Traditionally termed as the Sokushinbutsu, this enigmatic practice of natural self-mummification was known to be carried out only by the Nyingma section of Buddhist monks. It is an unbelievably difficult process in which the body is coerced to react in such a way that its fats and fluids eventually mitigate. The process begins while the monk is still alive. Depriving oneself from cereals and legumes that bring in fat to the body for a prolonged extension, and thereby gradually facilitating organ degeneration is the primary objective of this procedure. This is continued until the body grows strong enough to resist degradation. It is during this period of slow starvation that the monks run candles along the skin to help it gradually dry out. Alongside, a special diet consisting of herbs, roots and tree-sap is also consumed in order to deplete the moisture from the body and preserve the meat on the bone. The high levels of residual nitrogen that resulted out of prolonged starvation in Tenzin’s body make it obvious that he strictly followed this procedure to mummify himself.

Soon after Sangha Tenzin’s death, his body was carefully substituted in an underground room with the purpose of an intense drying. This carried on for nearly three years until it was treated with candles for a second time.
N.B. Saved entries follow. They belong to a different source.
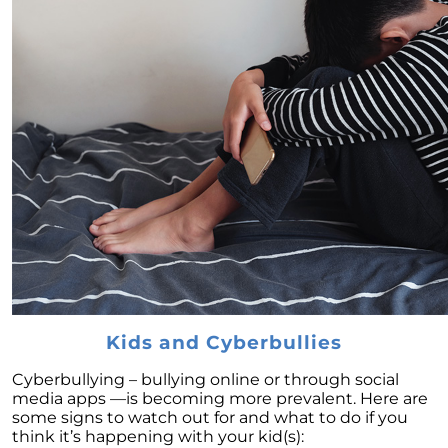
Home Renovations and Improvements:
Adding Value to Your Home
Seize the Opportunity: Why Now Is the Ideal
Time to List Your House for Sale
Step-by-Step Guide to Sell Your House: Avoid
Mistakes & Get Quick Sale
Embracing Newly Built Homes: An Answer to
Limited Real Estate Inventory
Downsizing: An Economical Choice for
Homeowners Seeking Financial Freedom
May 2023 Newsletter
Capitalizing on High Buyer Traffic: The Ideal
Kids and Cyberbullies
Time to Sell Your Home in 2023
Renting vs. Buying a Home in 2023:
Cyberbullying – bullying online or through social
Understanding Costs and Benefits
media apps —is becoming more prevalent. Here are
some signs to watch out for and what to do if you
Unpacking the Truth Behind the Headlines:
think it’s happening with your kid(s):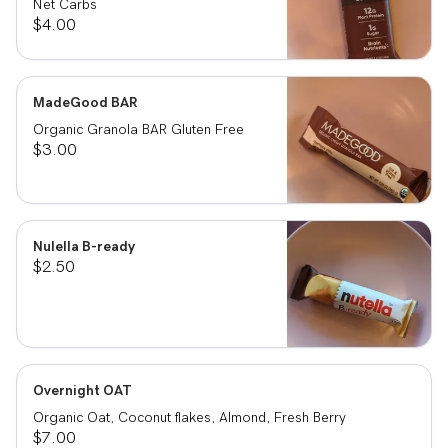
Net Carbs
$4.00
MadeGood BAR
Organic Granola BAR Gluten Free
$3.00
Nulella B-ready
$2.50
Overnight OAT
Organic Oat, Coconut flakes, Almond, Fresh Berry
$7.00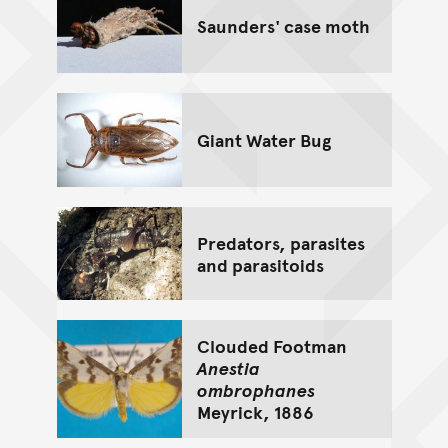
Saunders' case moth
Giant Water Bug
Predators, parasites
and parasitoids
Clouded Footman
Anestia
ombrophanes
Meyrick, 1886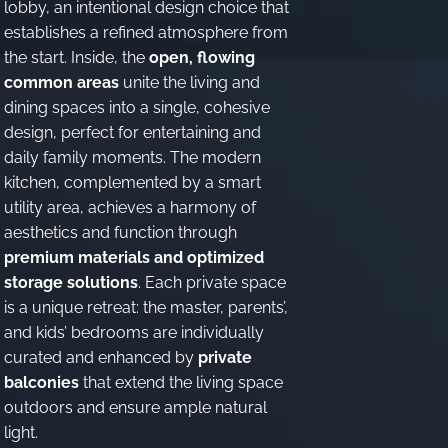
lobby, an intentional design choice that
establishes a refined atmosphere from
the start. Inside, the
open, flowing
common areas
unite the living and
dining spaces into a single, cohesive
design, perfect for entertaining and
daily family moments. The modern
kitchen, complemented by a smart
utility area, achieves a harmony of
aesthetics and function through
premium materials and optimized
storage solutions
. Each private space
is a unique retreat: the master, parents’,
and kids’ bedrooms are individually
curated and enhanced by
private
balconies
that extend the living space
outdoors and ensure ample natural
light.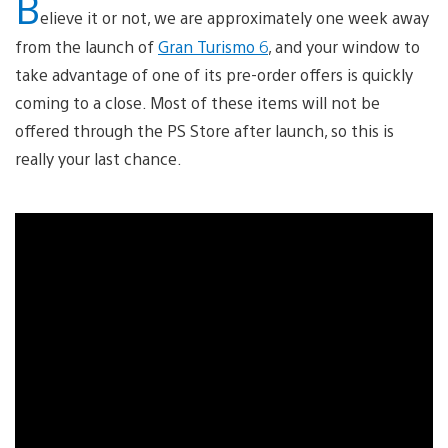
B
elieve it or not, we are approximately one week away
from the launch of
Gran Turismo 6
, and your window to
take advantage of one of its pre-order offers is quickly
coming to a close. Most of these items will not be
offered through the PS Store after launch, so this is
really your last chance.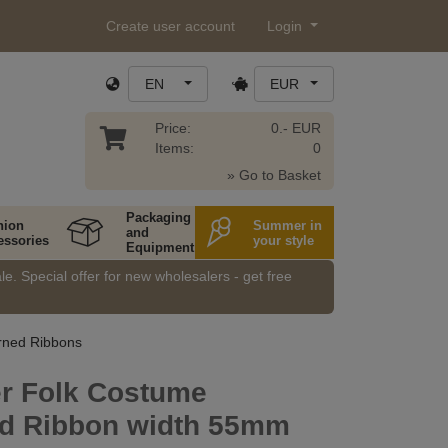
Create user account
Login
EN
EUR
Price:
0.- EUR
Items:
0
» Go to Basket
Packaging
hion
Summer in
and
essories
your style
Equipment
e. Special offer for new wholesalers - get free
rned Ribbons
er Folk Costume
ed Ribbon width 55mm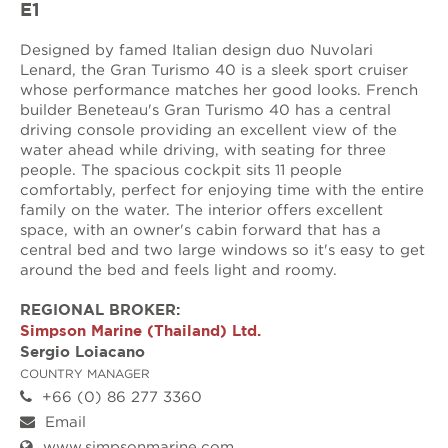
E1
Designed by famed Italian design duo Nuvolari
Lenard, the Gran Turismo 40 is a sleek sport cruiser
whose performance matches her good looks. French
builder Beneteau's Gran Turismo 40 has a central
driving console providing an excellent view of the
water ahead while driving, with seating for three
people. The spacious cockpit sits 11 people
comfortably, perfect for enjoying time with the entire
family on the water. The interior offers excellent
space, with an owner's cabin forward that has a
central bed and two large windows so it's easy to get
around the bed and feels light and roomy.
REGIONAL BROKER:
Simpson Marine (Thailand) Ltd.
Sergio Loiacano
COUNTRY MANAGER
+66 (0) 86 277 3360
Email
www.simpsonmarine.com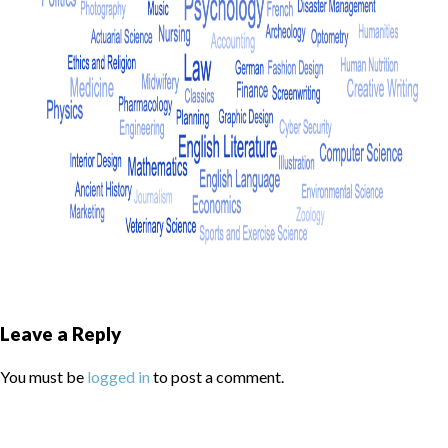
Leave a Reply
You must be
logged in
to post a comment.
As time moved on, his physical body literally transformed into a mere concrete statue in meditation a ‘living Buddha’ as these mummies are notably known as.
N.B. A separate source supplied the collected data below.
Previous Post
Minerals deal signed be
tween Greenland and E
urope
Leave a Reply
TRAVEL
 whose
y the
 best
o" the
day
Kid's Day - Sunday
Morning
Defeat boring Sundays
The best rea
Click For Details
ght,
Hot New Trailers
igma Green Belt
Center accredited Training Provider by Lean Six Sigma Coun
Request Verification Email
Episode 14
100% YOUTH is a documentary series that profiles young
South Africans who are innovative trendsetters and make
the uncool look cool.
Despite the use of no such artificial preservatives and exposure to elements, the mummy, even at present, shows not much of deterioration. As such, visitors to Gue’s unique museum can clearly observe Tenzin’s well-preserved form — right from the intact hairs on its head and empty eye sockets to the darkened, taut skin on its broad forehead. As it sits firmly with its fist around one leg and chin resting on its knee, the mummified monk seems to be engrossed in contemplation as he gazes out at the surreal landscape beyond.

Till date, only a handful of these self-mummified monks have been reported around the world, most of them excavated from Tibet and East Asia where monks were believed to intensely follow this austere practice of natural mummification. The preservation of the mummies in these areas found ease probably due to the aridity of the landscape and the cold climatic persistence. However, a concrete detailing of the reasons behind what made them undergo such a unique process still remains a curious matter of discussion.

A lot of controversies persist surrounding the self-mummication process of SanghaTenzin. However, this remarkable mystery upholding such ascetic practice has indeed left the world awe-struck. Dwelling with abundant solace amidst the high ranges of the Western Himalayas, the mummy at Gue attracts several sightseers, scientists and explorers. The mummy of Sangha Tenzin stands here as a consecrated element that speaks loud about the gift of sacrifice, a sacrifice that was indeed incredible. It was divine! It was eternal! And so is his mysterious body!